Hello There !

Je sais, j’avais dit dans mon bilan que je ne finirais pas ce livre avant un bon moment, et puis la semaine dernière on m’a offert Après, sa dernière parution en poche, et je me suis retrouvé atteint à nouveau de Kinguite aigu. Est-ce grave ? Et bien, si on considère que j’ai fini Carrie en une soirée alors qu’il m’en restait une bonne moitié, oui ça doit l’être.

Ça faisait longtemps qu’on n’avait pas vu Steve sur le blog. Il est probablement l’auteur que j’ai le plus chroniqué ici, avec pas moins de 11 parutions déjà – dont un article 4 en 1. Au cas où vous ne le sauriez pas, tout a commencé ici avec lui et tout finira potentiellement avec lui aussi. N’empêche qu’il n’en finit pas d’écrire et qu’avec 75 ans au compteur et presque autant de romans je n’arriverai probablement jamais à tous les chroniquer. Néanmoins, il nous faut essayer. Comment ça je viens de me mettre un défi tout seul, là, en écrivant et réfléchissant à l’implication de ma phrase ? Possible, c’est tout à fait mon genre. Vous savez, comme « Mac Fly » dans Retour Vers le Futur – « Personne ne me traite de mauviette » –, ou celui qui tout seul, parfois bêtement, se lance des défis devant tout le monde et après se sent obligé de les tenir. Dans mon cas, la plupart du temps c’est juste pour voir si j’en suis capable, ou encore examiner ce que ça pourrait donner. Le hic, c’est que j’aime bien relire mes autres articles sur le King avant d’en rédiger un nouveau afin de ne pas être redondant et que vous ayez toujours un truc à apprendre sur ma relation avec Steve, ou sur lui tout simplement, mais à ce rythme, à chaque fois que je rédigerai une revue, je vais me retrouver avec plus d’articles de blog à lire que de mots à écrire. Quoique.. Je suis comme lui, je suis verbeux. J’aime bien m’écouter parler.

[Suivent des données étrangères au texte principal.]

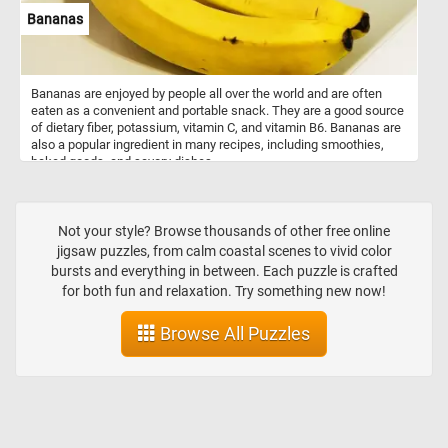
Bananas
Bananas are enjoyed by people all over the world and are often
eaten as a convenient and portable snack. They are a good source
of dietary fiber, potassium, vitamin C, and vitamin B6. Bananas are
also a popular ingredient in many recipes, including smoothies,
baked goods, and savory dishes.
Not your style? Browse thousands of other free online
jigsaw puzzles, from calm coastal scenes to vivid color
bursts and everything in between. Each puzzle is crafted
for both fun and relaxation. Try something new now!
Browse All Puzzles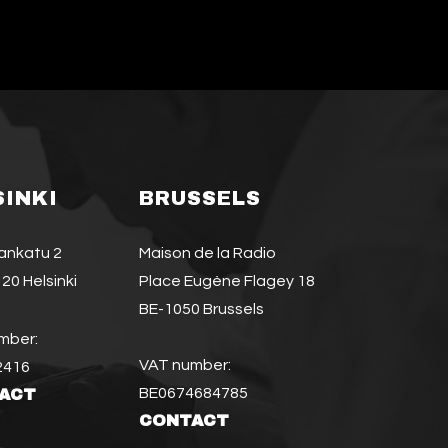
SINKI
BRUSSELS
jankatu 2
Maison de la Radio
20 Helsinki
Place Eugène Flagey 18
BE-1050 Brussels
mber:
VAT number:
2416
BE0674684785
ACT
CONTACT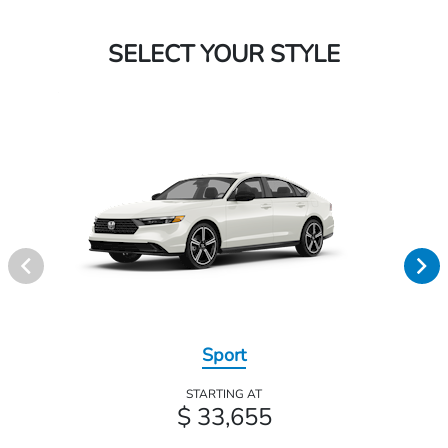
SELECT YOUR STYLE
Sport
STARTING AT
$ 33,655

Pourtant pour une fois, le livre que je vais chroniquer est court, diablement court pour du King. Il s’agit de son premier roman, celui du succès, déjà, rien que ça : Carrie.

Quatrième de couverture :

Carrie White, dix-sept ans, solitaire, timide et pas vraiment jolie, vit un calvaire : elle est victime du fanatisme religieux de sa mère et des moqueries incessantes de ses camarades de classe. Sans compter ce don, cet étrange pouvoir de déplacer les objets à distance, bien qu’elle le maîtrise encore avec difficulté… Un jour, cependant, la chance paraît lui sourire. Tommy Ross, le seul garçon qui semble la comprendre et l’aimer, l’invite au bal de printemps de l’école. Une marque d’attention qu’elle n’aurait jamais espérée, et peut-être même le signe d’un renouveau ! Loin d’être la souillonne que tous fustigent, elle resplendit et se sent renaître à la vie. Mais c’est sans compter sur la mesquinerie des autres élèves. Cette invitation, trop belle pour être vraie, ne cache-t-elle pas un piège plus cruel encore que les autres ?

Il était une fois…

Je crois que tout le monde connait la petite histoire de la genèse du livre mais, au cas où, je m’en vais vous la conter. Il était une fois le couple King qui à l’époque n’est pas riche. On pourrait même dire que c’est la misère. Ils vivent dans une caravane avec leurs deux enfants et Stephen cumule les jobs pour payer les factures, il est gardien et pompiste la nuit, employé d’une blanchisserie industrielle l’été et professeur d’anglais le reste du temps. Sa Buick tombe en ruine et lorsqu’il doit téléphoner, il court à la cabine téléphonique la plus proche. Il désespère de vivre de l’écriture, son rêve. Il vend bien quelques nouvelles à Cavalier, un magazine de charme, mais à vingt dollars chacune d’elle on ne peut pas dire que c’est la gloire.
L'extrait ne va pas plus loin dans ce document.